Ein Extranet für Kunden und Lieferanten
Die Plattform war als Erweiterung von Daniëls’s Extranet aufgebaut worden, das er nutzt, um Dokumente und Daten mit ständigen Kunden und Lieferanten zu teilen. Im August 2020, nach einem Jahr der Entwicklung und Testung, war die Daniels Sourcing Platform fertig. Wie funktioniert sie für Anbauer? „Sie können ein Angebot reinstellen,” erklärt Daniëls. „Zuerst geht ein `Produkt-Alarm` raus an eine feststehende Gruppe von Nutzern. Das ist eine Nachricht mit einem Link zu detaillierten Informationen zu Qualität, Größe, Zertifizierung und so weiter. Käufer können direkt antworten. Wenn es keine Antwort gibt, dann geht das Angebot online und kann von jedem auf der Plattform gesehen werden. Wir können größere Aufmerksamkeit erzielen, indem wir das Angebot in die sozialen Medien setzen, mit einem Link zur Plattform.”
Keine Namen, keine Preise
Die Daniels Sourcing Platform ist kein offener Marktplatz, betont ihr Gründer. „Wir bringen Angebot und Nachfrage zusammen. Wir geben keine Preise heraus und Verkäufer und Käufer bleiben anonym, bis wir einen Deal haben.” Anonymität schützt die kommerzielle Sicherheit der Nutzer. Detaillierte, zuverlässige Informationen zu den Produkten werden trotzdem benötigt. „Ein Käufer will auf einen Blick sehen: Das passt für mich oder das passt nicht für mich. Ein Abpackbetrieb wird nur kaufen, wenn die Qualität klar ist, wann das Produkt verfügbar ist und wie es geliefert werden kann.”

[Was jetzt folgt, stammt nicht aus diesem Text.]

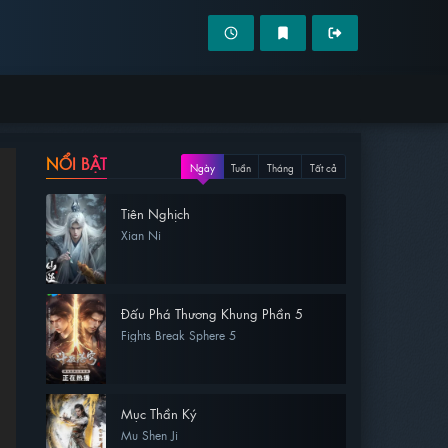
NỔI BẬT
Ngày
Tuần
Tháng
Tất cả
Tiên Nghịch
Xian Ni
Đấu Phá Thương Khung Phần 5
Fights Break Sphere 5
Mục Thần Ký
Mu Shen Ji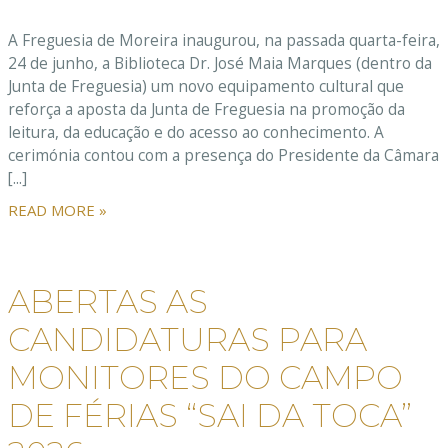
A Freguesia de Moreira inaugurou, na passada quarta-feira,
24 de junho, a Biblioteca Dr. José Maia Marques (dentro da
Junta de Freguesia) um novo equipamento cultural que
reforça a aposta da Junta de Freguesia na promoção da
leitura, da educação e do acesso ao conhecimento. A
cerimónia contou com a presença do Presidente da Câmara
[...]
READ MORE »
ABERTAS AS
CANDIDATURAS PARA
MONITORES DO CAMPO
DE FÉRIAS “SAI DA TOCA”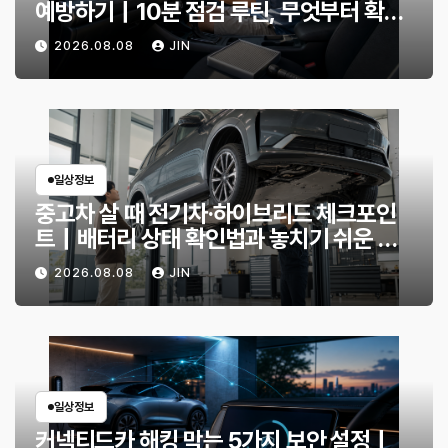
예방하기｜10분 점검 루틴, 무엇부터 확인
할까?
2026.08.08
JIN
일상정보
중고차 살 때 전기차·하이브리드 체크포인
트｜배터리 상태 확인법과 놓치기 쉬운 위
험 신호
2026.08.08
JIN
일상정보
커넥티드카 해킹 막는 5가지 보안 설정｜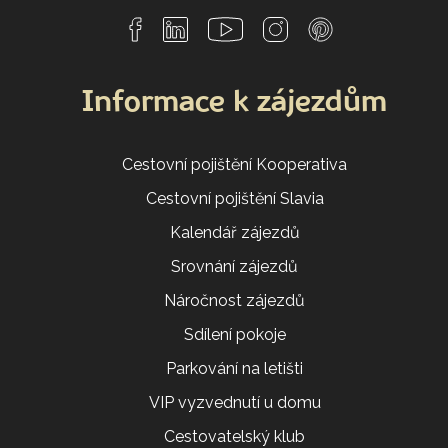
Informace k zájezdům
Cestovní pojištění Kooperativa
Cestovní pojištění Slavia
Kalendář zájezdů
Srovnání zájezdů
Náročnost zájezdů
Sdílení pokoje
Parkování na letišti
VIP vyzvednutí u domu
Cestovatelský klub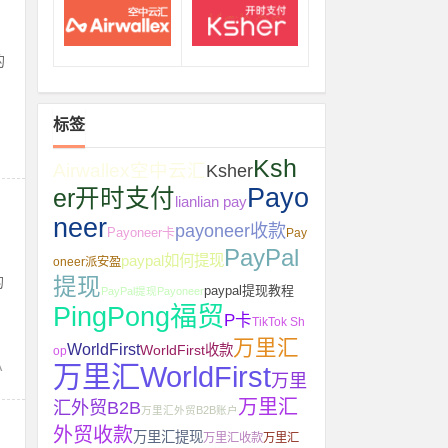
的
标签
Ksh
Airwallex空中云汇
Ksher
Payo
er开时支付
lianlian pay
neer
payoneer收款
Payoneer卡
Pay
PayPal
paypal如何提现
oneer派安盈
的
提现
paypal提现教程
PayPal提现Payoneer
PingPong福贸
P卡
TikTok Sh
万里汇
WorldFirst
WorldFirst收款
op
A
万里汇WorldFirst
万里
万里汇
汇外贸B2B
万里汇外贸B2B账户
外贸收款
万里汇提现
万里汇收款
万里汇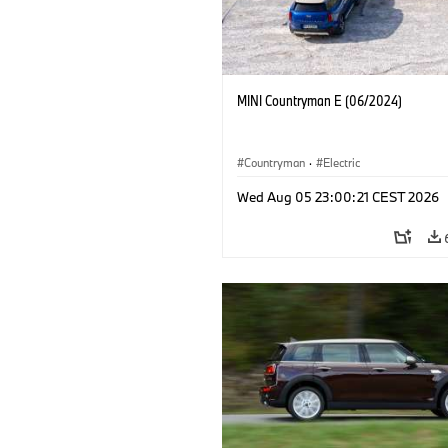
MINI Countryman E (06/2024)
Countryman
·
Electric
Wed Aug 05 23:00:21 CEST 2026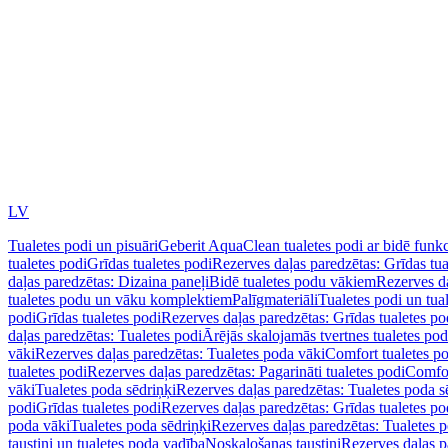
LV
Tualetes podi un pisuāri
Geberit AquaClean tualetes podi ar bidē funkc
tualetes podi
Grīdas tualetes podi
Rezerves daļas paredzētas: Grīdas tua
daļas paredzētas: Dizaina paneļi
Bidē tualetes podu vākiem
Rezerves da
tualetes podu un vāku komplektiem
Palīgmateriāli
Tualetes podi un tua
podi
Grīdas tualetes podi
Rezerves daļas paredzētas: Grīdas tualetes po
daļas paredzētas: Tualetes podi
Ārējās skalojamās tvertnes tualetes po
vāki
Rezerves daļas paredzētas: Tualetes poda vāki
Comfort tualetes p
tualetes podi
Rezerves daļas paredzētas: Pagarināti tualetes podi
Comfor
vāki
Tualetes poda sēdriņķi
Rezerves daļas paredzētas: Tualetes poda s
podi
Grīdas tualetes podi
Rezerves daļas paredzētas: Grīdas tualetes po
poda vāki
Tualetes poda sēdriņķi
Rezerves daļas paredzētas: Tualetes p
taustiņi un tualetes poda vadība
Noskalošanas taustiņi
Rezerves daļas p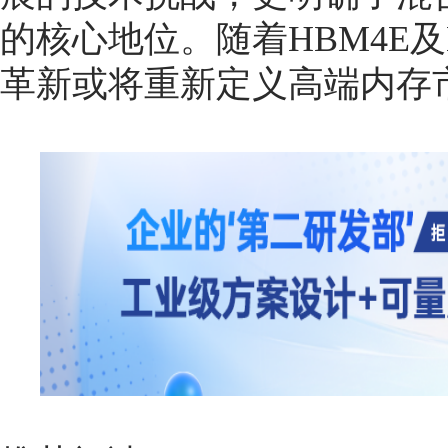
的核心地位。随着HBM4E
革新或将重新定义高端内存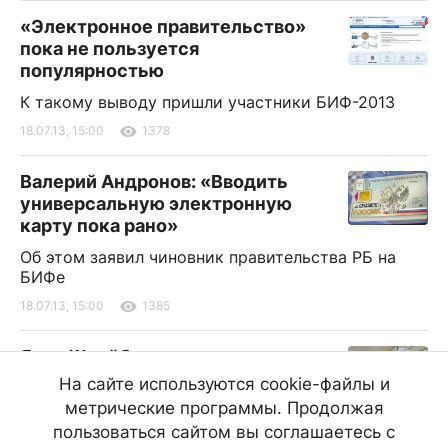
«Электронное правительство»
пока не пользуется
популярностью
К такому выводу пришли участники БИФ-2013
18.07.13, 15:00
1378
Валерий Андронов: «Вводить
универсальную электронную
карту пока рано»
Об этом заявил чиновник правительства РБ на
БИФе
18.07.13, 15:00
1385
Яков Шрайберг поставил
библиотеку Бурятии в пример
На сайте используются cookie-файлы и
метрические программы. Продолжая
"Это пример остальным субъектам", - утверждает
гость БИФа
пользоваться сайтом вы соглашаетесь с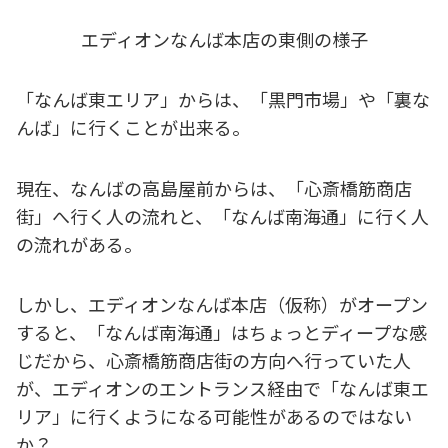
エディオンなんば本店の東側の様子
「なんば東エリア」からは、「黒門市場」や「裏な
んば」に行くことが出来る。
現在、なんばの高島屋前からは、「心斎橋筋商店
街」へ行く人の流れと、「なんば南海通」に行く人
の流れがある。
しかし、エディオンなんば本店（仮称）がオープン
すると、「なんば南海通」はちょっとディープな感
じだから、心斎橋筋商店街の方向へ行っていた人
が、エディオンのエントランス経由で「なんば東エ
リア」に行くようになる可能性があるのではない
か？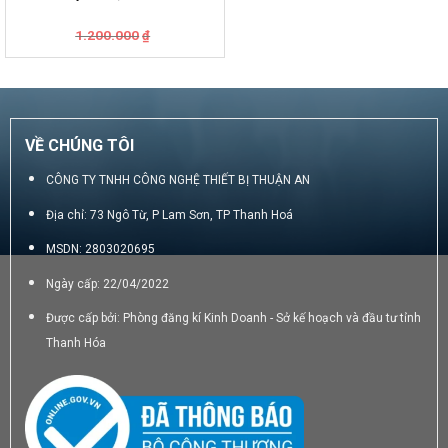
Giá
Giá
1.200.000
₫
gốc
hiện
là:
tại
1.200.000₫.
là:
950.000₫.
VỀ CHÚNG TÔI
CÔNG TY TNHH CÔNG NGHỆ THIẾT BỊ THUẬN AN
Địa chỉ: 73 Ngô Từ, P Lam Sơn, TP Thanh Hoá
MSDN: 2803020695
Ngày cấp: 22/04/2022
Được cấp bởi: Phòng đăng kí Kinh Doanh - Sở kế hoạch và đầu tư tỉnh
Thanh Hóa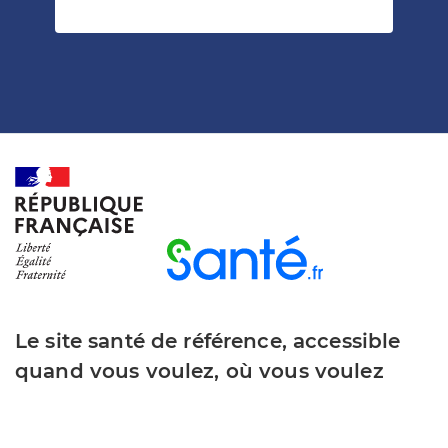
Le site santé de référence, accessible
quand vous voulez, où vous voulez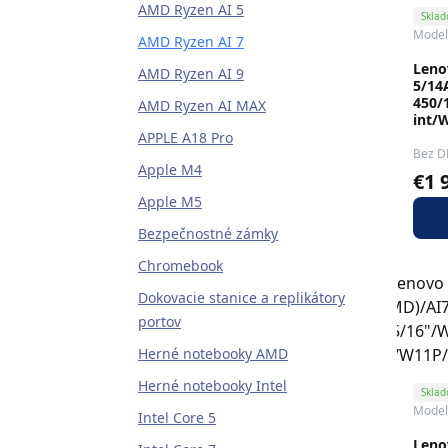
AMD Ryzen AI 5
Skla
Model
AMD Ryzen AI 7
Leno
AMD Ryzen AI 9
5/14
450/
AMD Ryzen AI MAX
int/
APPLE A18 Pro
Bez D
Apple M4
€1 
Apple M5
Bezpečnostné zámky
Chromebook
Dokovacie stanice a replikátory
portov
Herné notebooky AMD
Herné notebooky Intel
Skla
Model
Intel Core 5
Leno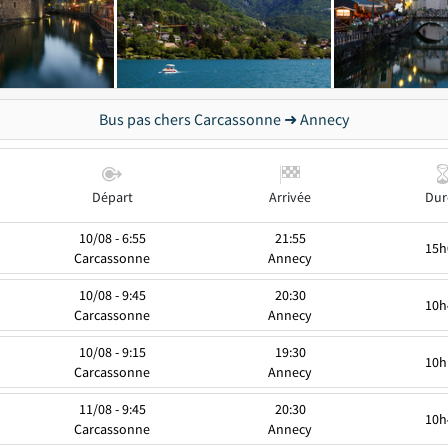
Bus pas chers Carcassonne ➜ Annecy
Départ
Arrivée
Dur
10/08 - 6:55
21:55
15h
Carcassonne
Annecy
10/08 - 9:45
20:30
10h
Carcassonne
Annecy
10/08 - 9:15
19:30
10h
Carcassonne
Annecy
11/08 - 9:45
20:30
10h
Carcassonne
Annecy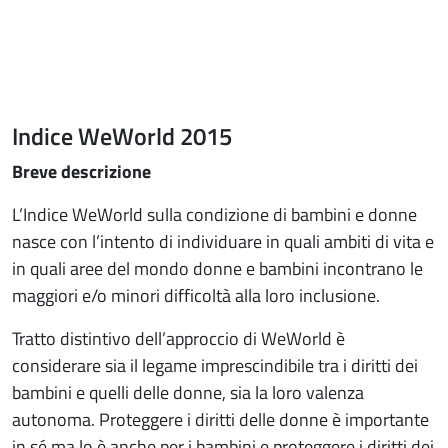
Indice WeWorld 2015
Breve descrizione
L’Indice WeWorld sulla condizione di bambini e donne
nasce con l’intento di individuare in quali ambiti di vita e
in quali aree del mondo donne e bambini incontrano le
maggiori e/o minori difficoltà alla loro inclusione.
Tratto distintivo dell’approccio di WeWorld è
considerare sia il legame imprescindibile tra i diritti dei
bambini e quelli delle donne, sia la loro valenza
autonoma. Proteggere i diritti delle donne è importante
in sé ma lo è anche per i bambini e proteggere i diritti dei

Daniëls fügt hinzu: „Als Lieferant willst du vermeiden, dass eine Partie abgelehnt wird, weil sie die Erwartungen nicht erfüllt. Das ist sicherlich im Vereinigten Königreich, nach dem Brexit, eine Herausforderung.“ Er unterstützt Lieferanten bei der Beschaffung der nötigen Informationen. Zum Beispiel sind Standard-Qualitätsberichte und Anleitungen zur Selbsteinschätzung des Produktes auf der Plattform verfügbar.”
Einfacher Zugang
Die Bereitstellung all dieser Details scheint für einige Anbauer ein Hindernis zu sein. Daniëls lädt sie ein, sich auf jeden Fall zu registrieren. „Je mehr Leute teilnehmen, desto besser funktioniert sie. Man muss nur angeben, was man anbaut und welche Produkte man liefern kann und man sieht Anfragen hereinkommen. Wenn jemand nach etwas Speziellem sucht und man kann das liefern, dann kann man antworten.” Beschaffung für Abpackbetriebe bleibt Daniëls OFP Kerngeschäft. Die Plattform ist ein zusätzlicher Service. „Online-Angebote und -Nachfrage werden niemals die persönlichen Beziehungen bei der Beschaffung ersetzen,” verdeutlicht er. „Ich betrachte das als einen extra Service für unsere Kontakte. Computerisierung und Digitalisierung sind Trends, die für Anbauer interessant sind. Die Plattform lässt sie diese neuen Möglichkeiten auf eine einfache Art und Weise kennenlernen.”